New technique: over-tube steering using loop-retracting device
New device 1: leak-proof adapter for endoscopic over-tube
New device 2: flexible irrigation/suction catheter
The procedure was successfully completed without any complications. No additional trocar was required, and no trans-abdominal energy device was used. The operative time was 260 min, and the blood loss was 20 ml. The patient showed uneventful and rapid postoperative recovery without any analgesic. She discharged from the hospital without any abdominal/gynecological complaints on the fifth postoperative day, which was determined by the IRB-approved clinical protocol. The postoperative pathology revealed leiomyoma of the stomach, 28 × 15 × 10 mm in size. Both umbilical and mid-abdominal scars are now well consolidated and virtually invisible.
One of the technical challenges in human NOTES is how to control and stabilize flexible endoscope in the abdominal cavity [2, 3, 7, 8]. Various commercially available/non-available over-tubes, i.e., platforms, have been attempted; however, virtually none of them have archived true clinical success [7, 8]. Our “over-tube steering technique” using loop-retracting device is simple, effective, and inexpensive; however, its true advantage in reducing operating time/blood loss was not shown in this single case report. This technique is applicable to any type of NOTES and practical since it is compatible with any kind of off-the-shelf endoscopic over-tubes. Further accumulation of clinical cases is definitely needed, to establish this technique as an attractive surgical option. The authors believe that future platform for pure NOTES should have at least “anchoring” mechanism that anchors the platform onto the abdominal lining.
How to maintain pneumoperitoneum is another fundamental but difficult problem in NOTES [5, 11]. Since commercially available endoscopic over-tubes are not designed to maintain a steady-pressure environment, they are not as leak-proof as laparoscopic trocars. Our newly developed “Leak Cutter,” now available in Japanese market as a reinforced anti-leak adapter for routine endoscopy, works perfect to prevent gas leakage during the case. The device has a Luer lock-type stopcock for emergent evacuation in case of over-insufflation. This stopcock can also be used as an insufflation inlet in future pure NOTES, where trans-abdominal insufflation via laparoscopic trocar will no longer be available.

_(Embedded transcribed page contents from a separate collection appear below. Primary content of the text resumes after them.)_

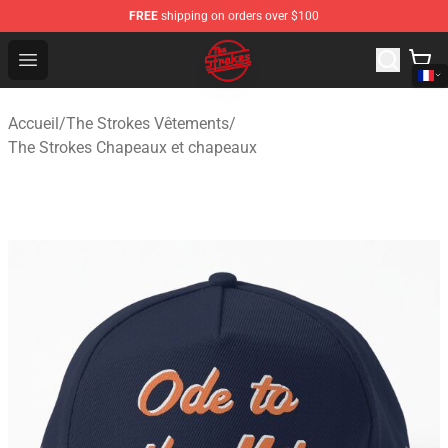
FREE
shipping on orders over $100
The Strokes Shop - Official The Strokes Merchandise Sto
Open menu
Accueil
/
The Strokes Vêtements
/
The Strokes Chapeaux et chapeaux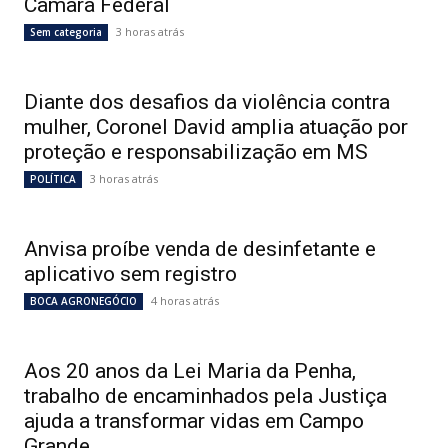
Câmara Federal
3 horas atrás
Sem categoria
Diante dos desafios da violência contra
mulher, Coronel David amplia atuação por
proteção e responsabilização em MS
3 horas atrás
POLÍTICA
Anvisa proíbe venda de desinfetante e
aplicativo sem registro
4 horas atrás
BOCA AGRONEGÓCIO
Aos 20 anos da Lei Maria da Penha,
trabalho de encaminhados pela Justiça
ajuda a transformar vidas em Campo
Grande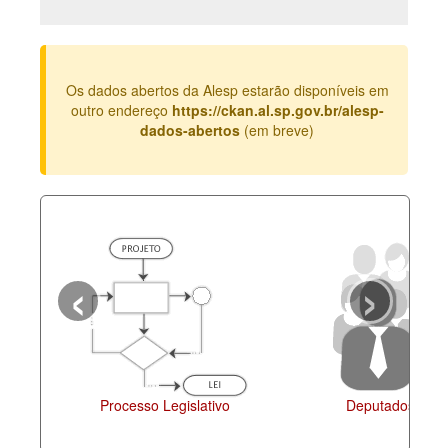
Deputados Estaduais
Administração
Os dados abertos da Alesp estarão disponíveis em
Legislação
outro endereço
https://ckan.al.sp.gov.br/alesp-
dados-abertos
(em breve)
Agenda
Perguntas frequentes
Contato
‹
›
Processo Legislativo
Deputados Esta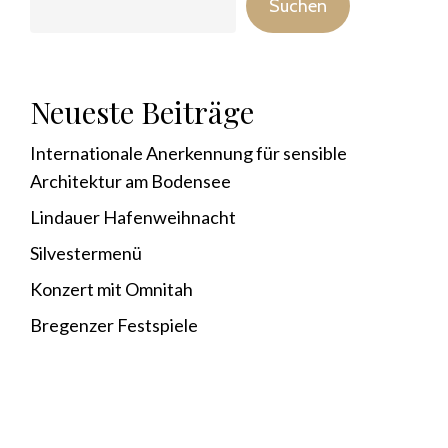
Suchen
Neueste Beiträge
Internationale Anerkennung für sensible
Architektur am Bodensee
Lindauer Hafenweihnacht
Silvestermenü
Konzert mit Omnitah
Bregenzer Festspiele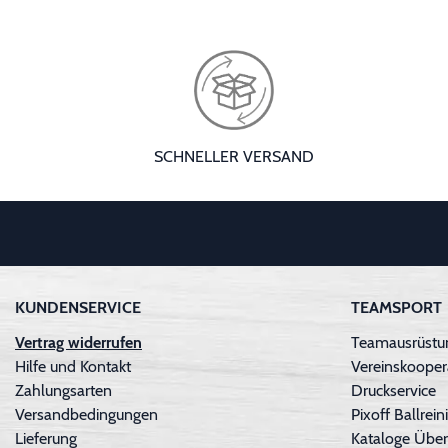
SCHNELLER VERSAND
KUNDENSERVICE
TEAMSPORT
Vertrag widerrufen
Teamausrüstun
Hilfe und Kontakt
Vereinskooper
Zahlungsarten
Druckservice
Versandbedingungen
Pixoff Ballre
Lieferung
Kataloge Über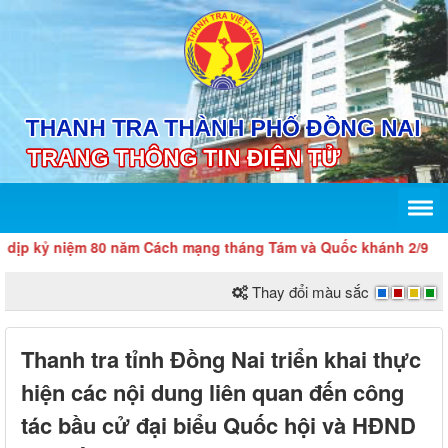
kỷ niệm 80 năm Cách mạng tháng Tám và Quốc khánh 2/9
Thay đổi màu sắc
Thanh tra tỉnh Đồng Nai triển khai thực
hiện các nội dung liên quan đến công
tác bầu cử đại biểu Quốc hội và HĐND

The intra-abdominal irrigation via current flexible endoscope is feasible; however, it is technically demanding due to its one-direction spray from the tip of the endoscope. The use of sterile saline solution via built-in air/water channel requires specific and cumbersome preparation and setting. The suction from the tip of the endoscope is further challenging, since conventional technique requires “diving” of the endoscope beneath the fluid. While diving the endoscope, the visualization is temporally lost. This is acceptable in the gut lumen where no other organs exist; however, this is not acceptable in the abdominal cavity where blind mis-suction may lead to serious organ damage. Our new product, Endoshower, is one of the solutions. This device, 2.6 mm in outer diameter, has 24 side holes of 0.4 mm in size at its tip. With this device, sterile irrigation and safe suction under endoscopic visual control were feasible in the present case.
Transvaginal hybrid NOTES partial gastrectomy has been refined with several new ideas and devices. Clinical NOTES is still in the early developmental stage. Continuous efforts of medical device development and further accumulation of clinical experiences are necessary to make NOTES a “reality” rather than a “dream.”
The patient has provided permission to publish these features of her case, and the identity of the patient has been protected.